April 26, 2024

Failure at the Top of Yahoo and Time, Inc.

Two new media company CEOs started this month. Scott Thompson moved from president of eBay’s PayPal unit to CEO of Yahoo, and Laura Lang moved from CEO of Digitas, the world’s largest digital advertising agency, to CEO of Time, Inc.

What do these two have in common? Both come to their new companies after a long search, both are replacing fired CEOs, and both come from outside their new companies and have limited, if any, direct experience in the medium they are going to lead.

This being the beginning of a new year and a time when predictions are traditionally in order, I’ll hazard a guess about how long Thompson and Lang will last in their new jobs: Both will be out at the end of two years because it will take that long for their respective boards of directors to deflect blame from themselves to the two they have hired.

Yahoo’s board is led by co-founder Jerry Yang and board chairman Roy Bostock, both of whom have reputations in Silicon Valley and Silicon Alley of being major bozos who have fumbled by having four CEOs in five years (Terry Semel, Jerry Yang, Carol Bartz, and, now, Thompson). Thompson like Bartz and Semel, came from outside Yahoo.

The Yahoo board, led by Bostock, backed Jerry Yang, the only insider of the four CEOs, when he made the bonehead decision to turn down Microsoft’s desperate and excessive $45 billion offer to buy Yahoo in 2008. Soon after this embarrassment, the board hired Carol Bartz, and then fired her two years later.

Time, Inc. is owned by Time Warner, which is headed by CEO Jeff Bewkes, who does pretty much what he wants because he has strong support from his board. Time, Inc. was headed by Ann Moore, a 30-year Time, Inc. veteran, who was CEO for eight years, but couldn’t lead the web-backward magazine group into the digital age. So Bewkes hired web-savvy Jack Griffin, head of the magazine division of Meredith Corp.

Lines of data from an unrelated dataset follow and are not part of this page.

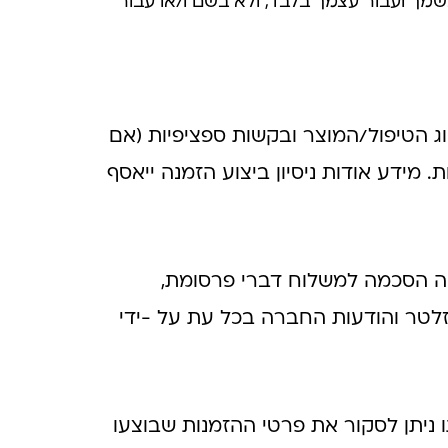
בשמך ועבור עצמך בלבד, ולא בשם ו/או עבור
ג הטיפול/המוצר ובקשות ספציפיות (אם
. מידע אודות ניסיון ביצוע הזמנה ייאסף
נה הסכמה למשלוח דברי פרסומת,
וזלטר והודעות החברה בכל עת על -ידי
ניתן לסקור את פרטי ההזמנות שבוצעו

The Ivy League, cliff-dwelling, web-ignorant editors at Time, Inc. couldn’t stand the outsider Griffin trying to drag them into the digital age, and they undermined him, just like they trashed the Warner Communications people in 1990, when Time, Inc. bought Warner Communications for cash and, especially in 2001 when they trashed the AOL people after the AOL purchase of Time Warner was approved.

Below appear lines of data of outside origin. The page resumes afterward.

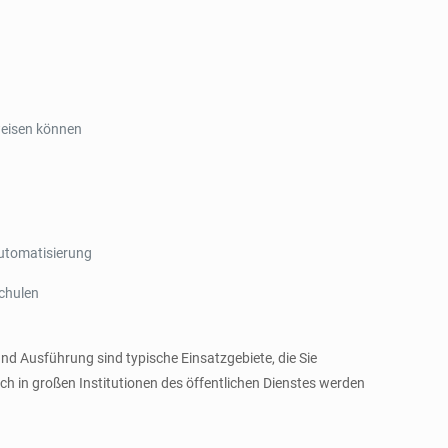
weisen können
automatisierung
chulen
und Ausführung sind typische Einsatzgebiete, die Sie
ch in großen Institutionen des öffentlichen Dienstes werden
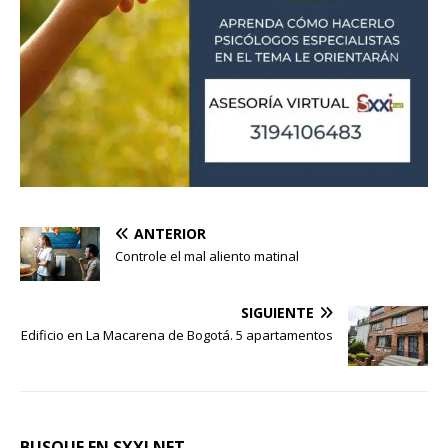
ANTERIOR
Controle el mal aliento matinal
SIGUIENTE
Edificio en La Macarena de Bogotá. 5 apartamentos
BUSQUE EN SXXI.NET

When Griffin was fired, The New York Times quoted a confidential source who was close to the situation at Time, Inc. as saying:

“Jack’s exit had nothing to do with management style and everything to do with the question of whether Time is manageable so long as entrenched interests fiercely resist the change necessary to position the organization for the future,” this person said. “Fortunately, the team Jack leaves behind is first rate and he wishes them all the best of success.”

So what does Bewkes think will be different when the digital marketing expert, Laura Lang, tries to herd the Time, Inc. cats? I give her two years before the cliff-dwelling editors get her.

And I’ll give Thompson two years at Yahoo, not because anyone below him will torpedo him like they will Lang, but because those above him on the board are clueless. The board will blame him for failure to turn around a dinosaur business, which Lou Gerstner couldn’t save from shrinking. Huge, lumbering, mass-appeal portals are dead; they’ve been painfully nibbled down by smaller, more nimble, speedier, niche-appeal websites and, especially, apps.

What hiring from outside their organizations says about the boards of Time Warner (and Bewkes) and Yahoo is that they are not doing their jobs well. They are not doing effective leadership training and they are not doing adequate succession planning. It’s their fault there is no one in their organizations who is qualified to step up. And if or when Scott Thompson and Laura Lang fail, it will not be their failure, it will be the failure of leadership at the very top of Yahoo and Time, Inc. once again.